The album followed me through drunken years, sobriety, marriage, and fatherhood. My dad continued to age. I walked to a class on 70’s rock and roll one night when a call came in on my cell. My mother told me he went to the hospital because of chest pains and even had to swallow his nitro pills. Subsequent days revealed his heart giving out on him. They shot dye into his body so surgeons could ascertain the exact nature and locations of his blockage. Kidneys do not like ink. 70+ year old kidneys like it even less. Ink passed through his body without notice before, but at 75 years old, it wrecked him. His kidneys stopped working and fluid built up. One heart attack followed another and my one year old witnessed one. He, eventually, opted for dialysis. It beat opting for certain and near immediate death otherwise.

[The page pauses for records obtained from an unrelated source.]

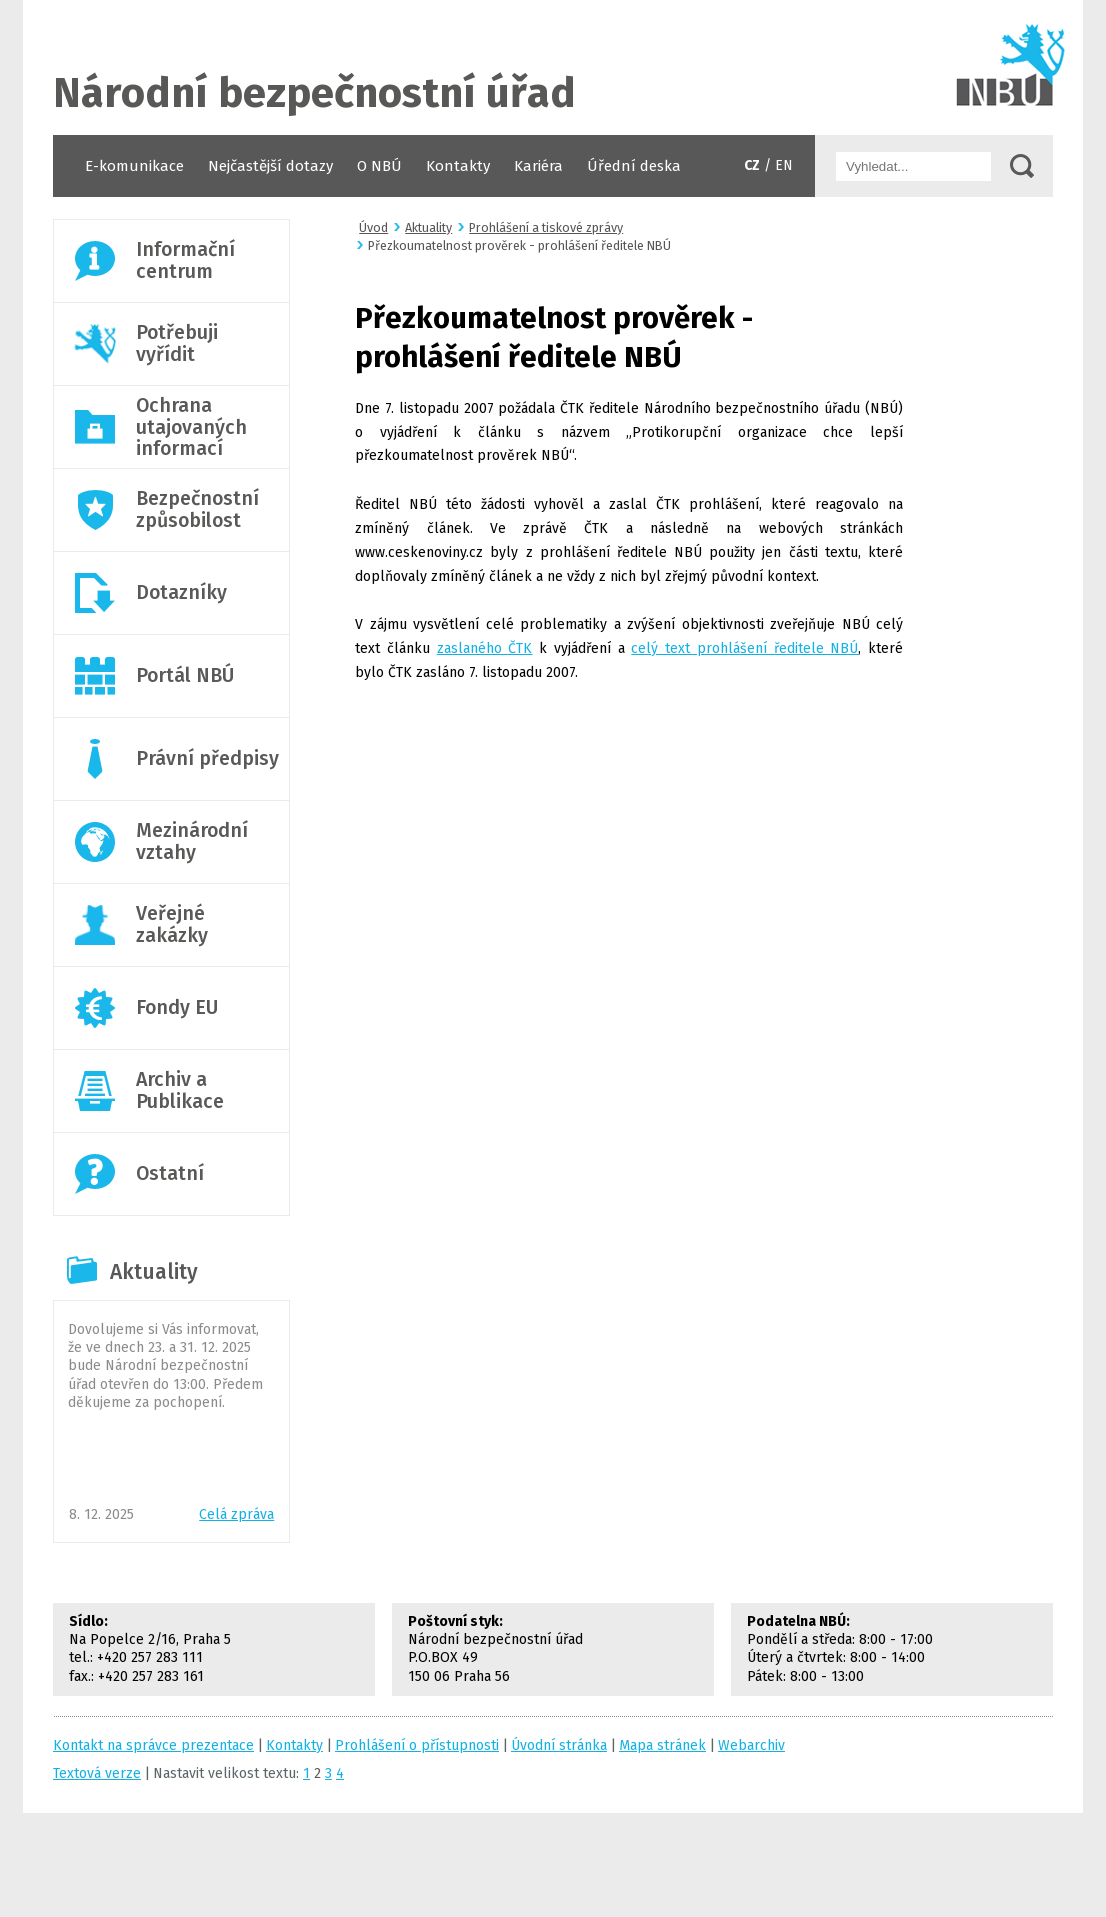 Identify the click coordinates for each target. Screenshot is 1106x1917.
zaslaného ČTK (485, 648)
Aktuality (154, 1272)
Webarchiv (751, 1745)
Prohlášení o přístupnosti (417, 1745)
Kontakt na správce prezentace (153, 1745)
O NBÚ (379, 166)
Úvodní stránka (553, 67)
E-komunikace (134, 166)
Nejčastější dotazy (270, 166)
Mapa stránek (662, 1745)
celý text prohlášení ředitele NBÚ (744, 648)
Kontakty (458, 166)
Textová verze (97, 1773)
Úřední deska (634, 166)
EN (784, 165)
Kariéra (538, 166)
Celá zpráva (236, 1514)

The inevitable call came sometime before four and five three days after his seventy seventh birthday. I am still dumbfounded I thought enough of Magic and Loss that, on my way out the door of my apartment, I picked up the cd and took it with me. I hit the road, slid the cd in, and drove to the hospital in a daze. The album did not connect. Nothing I heard mattered and seemed paltry in the face of this occasion. Every note sounded hollow and predictable. Music could not match this moment; not Lou Reed, not Dylan, not Black Sabbath, nothing. I reached the hospital and spent over two hours in a room off the emergency area alone with my mother and his body. I had nothing in those moments. Art did not answer. Music had no reply. I sat with my father, John Wayne and Clint Eastwood rolled into one, and there was no song, poetry, or prose capable of flattening my desolation.

I still listen to Magic and Loss occasionally. I still think of that fifteen dollars and a teenage day long ago. I will, however, never believe so fervently again.

Grade: A

1 comment:

  1. Wonderful prose Jason. The power of music weaving into our sub conscious mind and laying dormant like unexploded ordnance.